-- What this task involves --
In the records below, some lines hold the word "month". Copy each of those lines.

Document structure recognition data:
--------------------------------------------------

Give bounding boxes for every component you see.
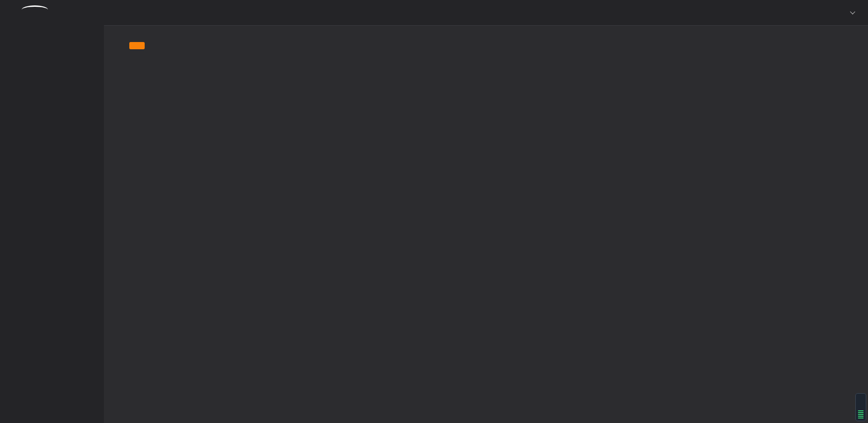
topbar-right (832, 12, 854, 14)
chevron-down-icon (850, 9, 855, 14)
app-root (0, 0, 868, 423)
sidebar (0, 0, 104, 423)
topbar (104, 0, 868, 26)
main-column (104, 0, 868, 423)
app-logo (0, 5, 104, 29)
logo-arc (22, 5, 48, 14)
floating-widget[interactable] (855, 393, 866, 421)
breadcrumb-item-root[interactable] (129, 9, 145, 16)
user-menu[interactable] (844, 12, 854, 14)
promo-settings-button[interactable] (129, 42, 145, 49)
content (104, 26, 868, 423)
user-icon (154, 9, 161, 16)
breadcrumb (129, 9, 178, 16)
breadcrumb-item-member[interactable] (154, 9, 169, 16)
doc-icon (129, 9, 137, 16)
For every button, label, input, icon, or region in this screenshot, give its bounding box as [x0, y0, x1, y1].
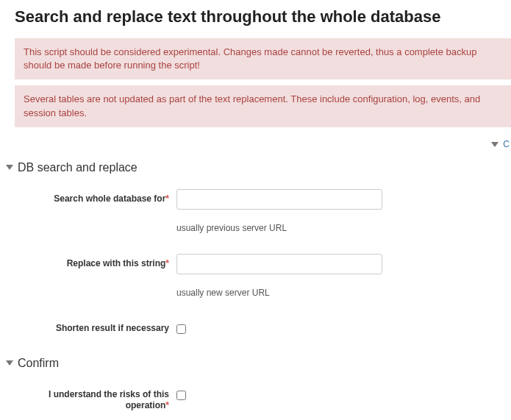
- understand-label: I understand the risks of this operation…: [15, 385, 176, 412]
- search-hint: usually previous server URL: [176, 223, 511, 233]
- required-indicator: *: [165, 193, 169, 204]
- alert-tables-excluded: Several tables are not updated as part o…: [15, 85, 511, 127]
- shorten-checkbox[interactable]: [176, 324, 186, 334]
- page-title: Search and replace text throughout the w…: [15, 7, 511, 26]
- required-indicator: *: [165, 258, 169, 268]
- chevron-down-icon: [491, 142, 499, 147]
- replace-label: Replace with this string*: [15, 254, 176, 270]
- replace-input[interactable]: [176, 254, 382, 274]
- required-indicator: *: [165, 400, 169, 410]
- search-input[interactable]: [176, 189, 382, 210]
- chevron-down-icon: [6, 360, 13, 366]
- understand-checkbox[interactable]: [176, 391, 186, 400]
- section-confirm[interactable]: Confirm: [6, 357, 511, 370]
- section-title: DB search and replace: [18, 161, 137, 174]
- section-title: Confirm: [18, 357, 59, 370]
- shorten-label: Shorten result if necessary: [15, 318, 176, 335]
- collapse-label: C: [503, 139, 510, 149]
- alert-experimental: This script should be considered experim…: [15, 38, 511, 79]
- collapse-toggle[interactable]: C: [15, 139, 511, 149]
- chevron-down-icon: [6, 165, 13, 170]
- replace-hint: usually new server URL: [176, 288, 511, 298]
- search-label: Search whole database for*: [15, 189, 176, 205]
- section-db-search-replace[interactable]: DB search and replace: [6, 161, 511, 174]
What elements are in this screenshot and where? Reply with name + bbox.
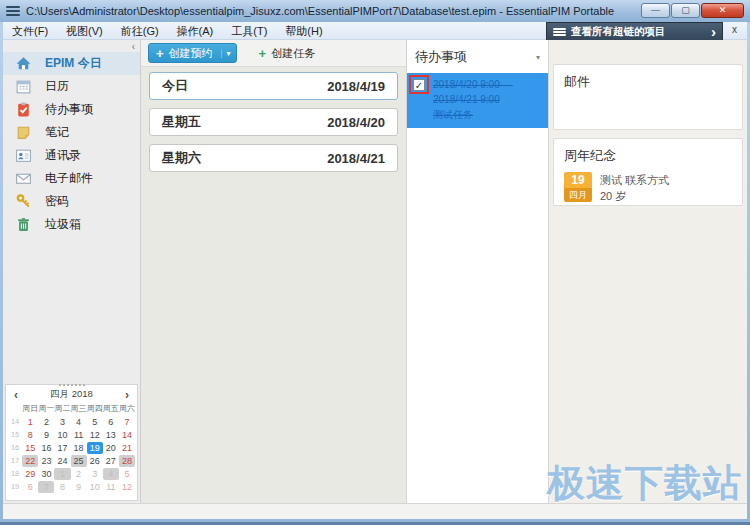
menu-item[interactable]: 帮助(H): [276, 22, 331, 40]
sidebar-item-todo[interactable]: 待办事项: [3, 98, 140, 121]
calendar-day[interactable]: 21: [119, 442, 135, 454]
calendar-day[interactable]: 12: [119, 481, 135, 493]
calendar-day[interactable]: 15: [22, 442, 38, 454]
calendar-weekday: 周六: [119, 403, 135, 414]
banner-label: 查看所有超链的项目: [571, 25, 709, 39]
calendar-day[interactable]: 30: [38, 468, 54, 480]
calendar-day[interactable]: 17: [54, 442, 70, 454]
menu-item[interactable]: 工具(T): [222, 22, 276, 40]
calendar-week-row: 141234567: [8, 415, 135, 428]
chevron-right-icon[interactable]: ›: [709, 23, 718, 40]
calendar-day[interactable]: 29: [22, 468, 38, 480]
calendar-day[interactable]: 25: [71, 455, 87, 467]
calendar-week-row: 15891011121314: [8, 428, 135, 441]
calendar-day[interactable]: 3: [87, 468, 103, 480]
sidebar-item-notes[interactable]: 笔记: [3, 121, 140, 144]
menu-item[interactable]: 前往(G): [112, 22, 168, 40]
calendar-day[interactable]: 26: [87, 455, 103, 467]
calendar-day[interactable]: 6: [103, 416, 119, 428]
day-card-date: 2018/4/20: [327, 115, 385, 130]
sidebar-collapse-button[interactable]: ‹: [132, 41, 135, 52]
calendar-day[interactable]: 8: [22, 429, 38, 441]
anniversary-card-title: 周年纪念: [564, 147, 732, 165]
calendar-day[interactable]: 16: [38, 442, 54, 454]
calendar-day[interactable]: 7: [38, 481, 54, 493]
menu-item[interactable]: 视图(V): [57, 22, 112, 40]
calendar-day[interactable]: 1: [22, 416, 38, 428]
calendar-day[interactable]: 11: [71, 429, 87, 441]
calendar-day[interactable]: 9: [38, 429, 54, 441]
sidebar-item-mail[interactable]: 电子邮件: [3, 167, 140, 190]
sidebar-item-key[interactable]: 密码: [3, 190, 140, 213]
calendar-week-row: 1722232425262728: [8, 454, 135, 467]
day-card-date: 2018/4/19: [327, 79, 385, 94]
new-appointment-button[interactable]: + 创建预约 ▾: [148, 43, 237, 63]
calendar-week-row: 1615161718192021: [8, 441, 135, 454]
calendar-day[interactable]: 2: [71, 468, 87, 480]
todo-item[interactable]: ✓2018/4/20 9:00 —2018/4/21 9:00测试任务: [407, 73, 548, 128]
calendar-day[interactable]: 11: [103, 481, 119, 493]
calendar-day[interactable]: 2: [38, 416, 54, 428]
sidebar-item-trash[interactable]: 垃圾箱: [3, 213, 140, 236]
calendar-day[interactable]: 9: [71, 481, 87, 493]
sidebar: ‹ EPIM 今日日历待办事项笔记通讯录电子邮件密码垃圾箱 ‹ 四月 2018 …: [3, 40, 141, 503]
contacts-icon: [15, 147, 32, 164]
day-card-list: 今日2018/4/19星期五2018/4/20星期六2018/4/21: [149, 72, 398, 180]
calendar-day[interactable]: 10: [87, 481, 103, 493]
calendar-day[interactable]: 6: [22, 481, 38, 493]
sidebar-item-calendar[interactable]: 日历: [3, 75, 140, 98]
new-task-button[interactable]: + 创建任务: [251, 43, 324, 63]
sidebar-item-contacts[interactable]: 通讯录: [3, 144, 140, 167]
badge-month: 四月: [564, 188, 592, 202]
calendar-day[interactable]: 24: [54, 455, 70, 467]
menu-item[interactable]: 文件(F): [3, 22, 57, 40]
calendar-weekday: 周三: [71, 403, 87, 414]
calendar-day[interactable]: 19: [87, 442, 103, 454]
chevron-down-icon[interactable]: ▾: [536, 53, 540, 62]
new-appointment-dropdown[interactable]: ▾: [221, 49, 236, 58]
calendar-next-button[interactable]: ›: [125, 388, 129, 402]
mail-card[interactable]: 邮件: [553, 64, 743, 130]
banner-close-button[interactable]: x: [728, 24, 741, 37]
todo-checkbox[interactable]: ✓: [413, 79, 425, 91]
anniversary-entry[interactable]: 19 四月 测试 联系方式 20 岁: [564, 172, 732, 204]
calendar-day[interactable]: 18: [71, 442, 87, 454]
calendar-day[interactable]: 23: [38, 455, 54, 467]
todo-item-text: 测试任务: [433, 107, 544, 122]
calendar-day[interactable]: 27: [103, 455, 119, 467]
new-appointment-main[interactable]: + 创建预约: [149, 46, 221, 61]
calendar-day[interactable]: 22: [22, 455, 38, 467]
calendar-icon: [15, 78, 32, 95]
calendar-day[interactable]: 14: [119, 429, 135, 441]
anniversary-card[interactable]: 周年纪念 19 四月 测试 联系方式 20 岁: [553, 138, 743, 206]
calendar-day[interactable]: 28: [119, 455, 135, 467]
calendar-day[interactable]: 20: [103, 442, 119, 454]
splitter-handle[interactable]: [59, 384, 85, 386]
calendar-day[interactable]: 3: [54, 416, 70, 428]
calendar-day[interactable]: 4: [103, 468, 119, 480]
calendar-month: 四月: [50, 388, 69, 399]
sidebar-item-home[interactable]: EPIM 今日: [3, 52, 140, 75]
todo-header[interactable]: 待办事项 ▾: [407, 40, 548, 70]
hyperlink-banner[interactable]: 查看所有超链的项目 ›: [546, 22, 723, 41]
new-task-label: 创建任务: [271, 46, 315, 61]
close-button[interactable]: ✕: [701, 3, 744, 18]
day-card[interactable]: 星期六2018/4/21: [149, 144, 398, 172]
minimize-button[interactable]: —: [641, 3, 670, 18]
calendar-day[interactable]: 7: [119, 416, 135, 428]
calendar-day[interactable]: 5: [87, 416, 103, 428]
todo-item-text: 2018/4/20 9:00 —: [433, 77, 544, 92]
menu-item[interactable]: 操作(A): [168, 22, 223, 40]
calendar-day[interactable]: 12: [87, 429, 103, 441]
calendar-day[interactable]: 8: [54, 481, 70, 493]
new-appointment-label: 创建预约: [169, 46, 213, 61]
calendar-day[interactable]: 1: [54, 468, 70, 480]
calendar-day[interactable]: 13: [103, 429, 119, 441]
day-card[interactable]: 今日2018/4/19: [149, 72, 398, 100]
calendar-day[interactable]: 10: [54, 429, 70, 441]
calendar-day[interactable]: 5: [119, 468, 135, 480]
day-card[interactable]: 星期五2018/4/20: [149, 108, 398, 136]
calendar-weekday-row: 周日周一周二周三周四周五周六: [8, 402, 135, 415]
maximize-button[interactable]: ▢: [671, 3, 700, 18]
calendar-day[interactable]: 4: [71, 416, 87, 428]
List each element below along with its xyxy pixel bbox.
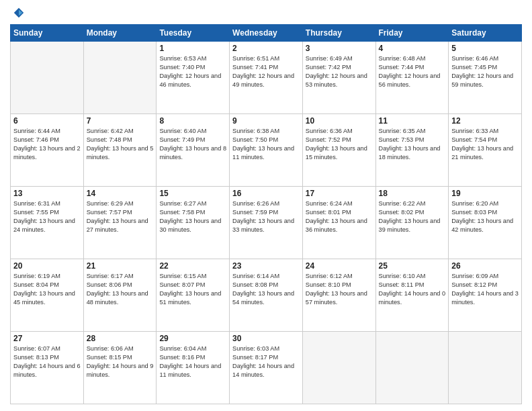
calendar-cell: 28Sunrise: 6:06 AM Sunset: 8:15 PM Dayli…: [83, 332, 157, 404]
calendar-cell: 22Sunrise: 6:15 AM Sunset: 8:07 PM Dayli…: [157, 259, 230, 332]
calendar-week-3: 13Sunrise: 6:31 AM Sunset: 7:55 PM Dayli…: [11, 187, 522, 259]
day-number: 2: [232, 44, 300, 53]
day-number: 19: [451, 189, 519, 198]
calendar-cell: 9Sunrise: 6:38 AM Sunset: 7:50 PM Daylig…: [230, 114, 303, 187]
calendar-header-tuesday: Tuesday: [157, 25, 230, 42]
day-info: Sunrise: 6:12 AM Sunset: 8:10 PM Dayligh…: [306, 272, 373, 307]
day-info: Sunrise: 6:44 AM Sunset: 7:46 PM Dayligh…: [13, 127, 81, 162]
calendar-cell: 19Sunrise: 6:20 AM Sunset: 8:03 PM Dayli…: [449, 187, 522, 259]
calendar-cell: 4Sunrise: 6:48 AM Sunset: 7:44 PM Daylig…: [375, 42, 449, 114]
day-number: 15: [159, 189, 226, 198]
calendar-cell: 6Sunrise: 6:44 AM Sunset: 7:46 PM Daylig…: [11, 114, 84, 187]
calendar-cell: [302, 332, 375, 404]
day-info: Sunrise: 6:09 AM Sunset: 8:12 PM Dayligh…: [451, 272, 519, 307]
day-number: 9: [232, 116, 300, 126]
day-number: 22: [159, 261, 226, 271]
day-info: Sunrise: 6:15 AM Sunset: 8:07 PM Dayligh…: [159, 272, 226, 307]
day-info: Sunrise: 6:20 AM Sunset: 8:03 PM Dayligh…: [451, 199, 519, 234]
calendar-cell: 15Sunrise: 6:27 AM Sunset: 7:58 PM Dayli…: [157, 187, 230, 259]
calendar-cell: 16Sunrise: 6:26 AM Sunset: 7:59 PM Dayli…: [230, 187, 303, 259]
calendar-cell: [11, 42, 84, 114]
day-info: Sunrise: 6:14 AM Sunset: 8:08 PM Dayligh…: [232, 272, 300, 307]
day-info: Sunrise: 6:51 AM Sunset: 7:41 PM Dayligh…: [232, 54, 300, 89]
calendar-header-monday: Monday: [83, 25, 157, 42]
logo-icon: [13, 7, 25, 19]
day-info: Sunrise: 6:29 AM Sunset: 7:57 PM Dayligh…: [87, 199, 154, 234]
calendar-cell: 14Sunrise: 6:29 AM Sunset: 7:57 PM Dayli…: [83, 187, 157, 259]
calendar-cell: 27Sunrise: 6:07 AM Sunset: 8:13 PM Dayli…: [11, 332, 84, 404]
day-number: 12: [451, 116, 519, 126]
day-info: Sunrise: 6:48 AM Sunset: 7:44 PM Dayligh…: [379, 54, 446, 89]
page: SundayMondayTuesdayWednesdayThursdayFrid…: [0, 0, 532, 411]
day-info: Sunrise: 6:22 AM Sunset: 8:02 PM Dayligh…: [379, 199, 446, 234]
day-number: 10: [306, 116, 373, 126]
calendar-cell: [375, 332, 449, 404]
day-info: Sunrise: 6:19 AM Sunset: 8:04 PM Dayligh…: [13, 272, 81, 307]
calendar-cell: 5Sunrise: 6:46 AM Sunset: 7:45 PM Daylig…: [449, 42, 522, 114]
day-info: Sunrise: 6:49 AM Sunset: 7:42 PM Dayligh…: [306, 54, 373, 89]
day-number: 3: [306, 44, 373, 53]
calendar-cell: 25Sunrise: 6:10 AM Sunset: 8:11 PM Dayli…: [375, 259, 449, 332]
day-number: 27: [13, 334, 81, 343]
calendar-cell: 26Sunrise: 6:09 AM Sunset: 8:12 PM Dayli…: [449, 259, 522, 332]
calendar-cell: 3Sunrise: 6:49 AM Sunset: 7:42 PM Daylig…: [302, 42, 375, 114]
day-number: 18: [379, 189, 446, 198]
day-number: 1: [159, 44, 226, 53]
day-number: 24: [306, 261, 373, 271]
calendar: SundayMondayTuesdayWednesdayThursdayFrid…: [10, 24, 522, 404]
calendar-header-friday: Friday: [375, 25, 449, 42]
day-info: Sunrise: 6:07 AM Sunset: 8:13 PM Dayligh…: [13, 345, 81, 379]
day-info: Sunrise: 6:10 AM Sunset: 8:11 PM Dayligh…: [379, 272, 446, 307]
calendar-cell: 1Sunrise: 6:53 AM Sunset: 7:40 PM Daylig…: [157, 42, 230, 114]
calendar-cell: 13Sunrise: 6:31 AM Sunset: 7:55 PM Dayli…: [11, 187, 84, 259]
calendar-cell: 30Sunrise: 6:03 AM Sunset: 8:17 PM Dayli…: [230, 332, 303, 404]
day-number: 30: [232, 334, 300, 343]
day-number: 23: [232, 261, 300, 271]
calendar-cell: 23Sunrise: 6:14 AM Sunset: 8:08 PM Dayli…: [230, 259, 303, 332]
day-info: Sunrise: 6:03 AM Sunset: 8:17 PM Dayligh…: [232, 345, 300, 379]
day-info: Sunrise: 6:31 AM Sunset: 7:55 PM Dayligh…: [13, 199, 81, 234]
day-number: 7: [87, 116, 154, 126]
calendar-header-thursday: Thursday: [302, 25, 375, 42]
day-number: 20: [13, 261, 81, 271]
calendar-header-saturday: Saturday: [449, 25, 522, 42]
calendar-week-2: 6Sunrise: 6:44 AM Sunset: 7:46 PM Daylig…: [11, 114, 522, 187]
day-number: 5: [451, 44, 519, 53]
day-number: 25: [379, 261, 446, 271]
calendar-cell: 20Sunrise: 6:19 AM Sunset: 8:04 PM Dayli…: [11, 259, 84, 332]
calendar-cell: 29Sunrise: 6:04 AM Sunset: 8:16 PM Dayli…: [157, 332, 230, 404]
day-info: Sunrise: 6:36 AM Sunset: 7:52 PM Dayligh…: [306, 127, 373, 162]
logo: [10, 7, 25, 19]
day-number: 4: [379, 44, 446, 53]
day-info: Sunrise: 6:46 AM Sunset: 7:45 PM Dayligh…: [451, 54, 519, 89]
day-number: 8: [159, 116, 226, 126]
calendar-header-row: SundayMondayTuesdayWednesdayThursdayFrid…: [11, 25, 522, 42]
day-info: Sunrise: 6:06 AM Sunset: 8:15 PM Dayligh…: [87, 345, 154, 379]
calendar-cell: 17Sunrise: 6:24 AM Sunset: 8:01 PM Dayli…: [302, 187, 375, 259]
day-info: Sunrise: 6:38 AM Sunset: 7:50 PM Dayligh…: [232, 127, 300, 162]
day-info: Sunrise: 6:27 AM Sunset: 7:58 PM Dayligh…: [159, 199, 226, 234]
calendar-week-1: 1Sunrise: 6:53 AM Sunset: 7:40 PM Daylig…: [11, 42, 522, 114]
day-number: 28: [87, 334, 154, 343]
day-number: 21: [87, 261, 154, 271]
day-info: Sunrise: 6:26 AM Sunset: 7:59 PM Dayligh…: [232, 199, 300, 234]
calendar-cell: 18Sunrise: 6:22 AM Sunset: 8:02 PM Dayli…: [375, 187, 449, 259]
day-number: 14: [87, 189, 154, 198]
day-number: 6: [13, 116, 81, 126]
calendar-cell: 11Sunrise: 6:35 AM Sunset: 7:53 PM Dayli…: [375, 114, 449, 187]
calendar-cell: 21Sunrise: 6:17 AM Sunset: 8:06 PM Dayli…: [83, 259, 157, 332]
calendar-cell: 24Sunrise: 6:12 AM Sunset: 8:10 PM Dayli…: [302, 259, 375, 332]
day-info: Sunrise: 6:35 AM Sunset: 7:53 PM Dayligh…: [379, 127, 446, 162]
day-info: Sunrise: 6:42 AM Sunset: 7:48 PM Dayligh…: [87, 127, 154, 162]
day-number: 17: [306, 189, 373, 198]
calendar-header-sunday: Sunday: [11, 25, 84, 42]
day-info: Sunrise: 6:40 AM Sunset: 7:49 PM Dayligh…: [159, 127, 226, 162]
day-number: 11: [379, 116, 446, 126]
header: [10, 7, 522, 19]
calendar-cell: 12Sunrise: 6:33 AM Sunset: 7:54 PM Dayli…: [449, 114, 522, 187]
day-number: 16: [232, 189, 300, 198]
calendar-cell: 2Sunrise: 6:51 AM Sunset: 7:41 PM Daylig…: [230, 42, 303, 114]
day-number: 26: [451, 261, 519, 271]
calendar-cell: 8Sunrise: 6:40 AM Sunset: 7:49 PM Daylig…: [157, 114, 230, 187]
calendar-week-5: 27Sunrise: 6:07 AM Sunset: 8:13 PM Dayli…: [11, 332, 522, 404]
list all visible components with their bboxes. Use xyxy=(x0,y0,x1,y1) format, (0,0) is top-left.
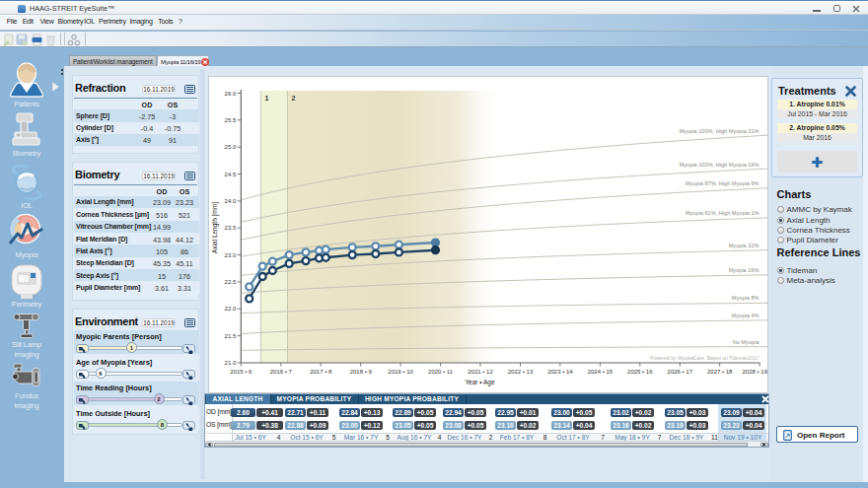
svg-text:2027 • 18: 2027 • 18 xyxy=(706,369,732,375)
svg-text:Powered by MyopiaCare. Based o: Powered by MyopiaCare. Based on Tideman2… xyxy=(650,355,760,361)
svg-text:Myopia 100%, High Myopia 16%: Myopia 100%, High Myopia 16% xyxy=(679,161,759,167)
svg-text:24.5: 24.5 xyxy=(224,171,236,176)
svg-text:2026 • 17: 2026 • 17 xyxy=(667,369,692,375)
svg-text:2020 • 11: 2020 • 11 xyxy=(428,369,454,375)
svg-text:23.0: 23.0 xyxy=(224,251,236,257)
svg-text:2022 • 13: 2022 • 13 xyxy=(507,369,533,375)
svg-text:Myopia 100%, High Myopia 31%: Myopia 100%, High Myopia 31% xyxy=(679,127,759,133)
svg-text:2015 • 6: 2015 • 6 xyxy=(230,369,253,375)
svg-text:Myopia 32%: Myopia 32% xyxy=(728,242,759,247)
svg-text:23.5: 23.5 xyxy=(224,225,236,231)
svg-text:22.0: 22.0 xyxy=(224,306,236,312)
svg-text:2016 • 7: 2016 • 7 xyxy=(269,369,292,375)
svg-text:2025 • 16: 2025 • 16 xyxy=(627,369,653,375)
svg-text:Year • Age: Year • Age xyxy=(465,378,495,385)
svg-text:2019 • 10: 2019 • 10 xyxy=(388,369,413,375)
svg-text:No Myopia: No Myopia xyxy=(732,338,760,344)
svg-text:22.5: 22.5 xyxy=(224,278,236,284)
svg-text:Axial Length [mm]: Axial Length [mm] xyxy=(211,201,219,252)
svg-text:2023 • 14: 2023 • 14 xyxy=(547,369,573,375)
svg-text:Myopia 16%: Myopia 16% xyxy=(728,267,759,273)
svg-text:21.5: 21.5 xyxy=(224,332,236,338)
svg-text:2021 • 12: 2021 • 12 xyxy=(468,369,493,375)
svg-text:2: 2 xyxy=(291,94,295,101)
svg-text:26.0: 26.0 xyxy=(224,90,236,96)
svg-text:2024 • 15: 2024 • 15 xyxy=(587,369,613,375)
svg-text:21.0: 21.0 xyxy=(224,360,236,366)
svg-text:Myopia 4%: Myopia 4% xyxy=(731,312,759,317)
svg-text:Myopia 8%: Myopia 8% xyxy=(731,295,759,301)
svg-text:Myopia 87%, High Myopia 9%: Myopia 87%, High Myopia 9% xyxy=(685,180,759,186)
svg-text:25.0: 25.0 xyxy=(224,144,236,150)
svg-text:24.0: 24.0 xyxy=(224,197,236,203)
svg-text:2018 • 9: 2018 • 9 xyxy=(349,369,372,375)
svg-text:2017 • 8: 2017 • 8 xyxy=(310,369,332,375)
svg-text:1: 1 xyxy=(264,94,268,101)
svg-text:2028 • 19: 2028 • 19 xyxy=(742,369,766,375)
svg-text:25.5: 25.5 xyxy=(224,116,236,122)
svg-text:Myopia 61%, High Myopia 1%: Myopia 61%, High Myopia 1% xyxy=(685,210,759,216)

--------------------------------------------------

-- Answer box --
badge-month: 四月: [564, 188, 592, 202]
calendar-month: 四月: [50, 388, 69, 399]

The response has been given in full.